大相撲で場内がスーパー盛り上がる「金星(きんぼし)」は、白星と何が違う?

大相撲の本場所では、15日間に渡り熱い戦いが繰り広げられます。近頃は相撲ブームも手伝ってか、両国国技館をはじめ各地の場所で満員御礼となる日が多いようです。

出典:日本相撲協会公式twitter(@sumokyokai

そんな熱気に溢れた客席が最もヒートアップするのは、なんといっても金星の瞬間でしょう!平幕力士が横綱に挑んで土をつけた瞬間は客席から一斉に座布団が飛び交い、テレビの画面越しにもその熱狂ぶりが伝わってくるようです。
(※土俵に座布団などの物を投げ入れる行為は大変危険。禁止されています。)

「金星」とは前頭が横綱に勝つこと!

金星というのは本来、平幕と呼ばれる前頭の力士が横綱を負かしたときにのみ使われる言葉です。小結・関脇・大関という三役の力士が横綱に勝ったとしても金星と言わず、通常の勝ちと同じ白星として数えます。
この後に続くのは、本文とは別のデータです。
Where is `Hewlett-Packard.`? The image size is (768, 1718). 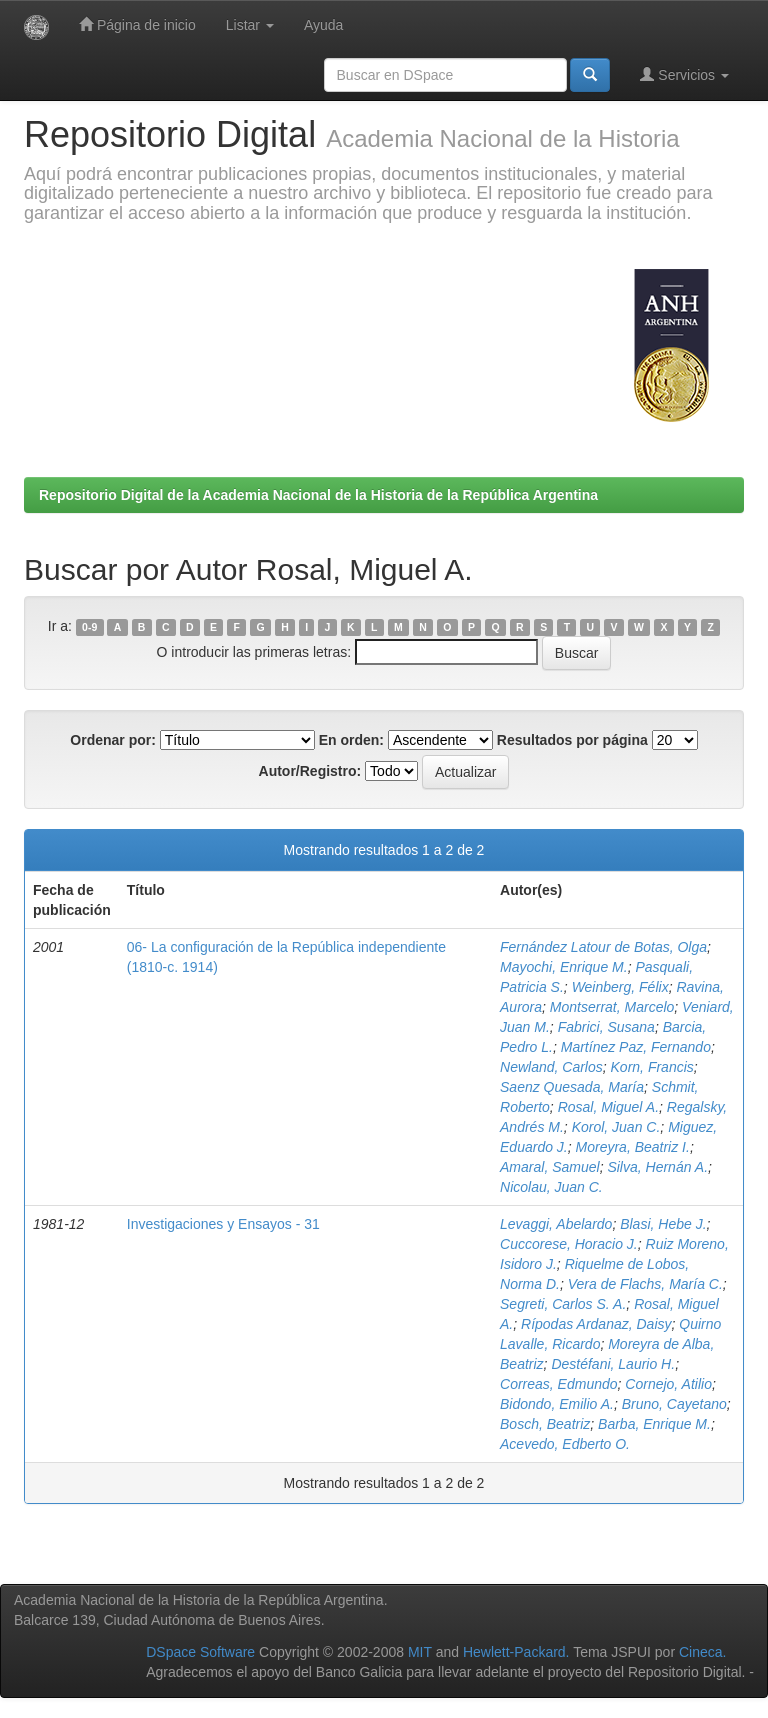 Hewlett-Packard. is located at coordinates (516, 1652).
相撲の世界はまさに階級社会。数百人規模の幕下力士に対し、幕内力士となることができるのはたった40名程であります。テレビ中継で見ることのできる力士は、百戦錬磨の猛者たちだったんですね。

出典:写真AC

そのうえ大相撲は総当たり戦ではありませんから、晴れて幕内力士となることができたとしても、地道に勝ちを重ねなければ横綱との取組は叶わないのです。

こうしてひたむきな努力を重ねて手にする金星がどれほどの喜びか、想像しただけで胸が熱くなります。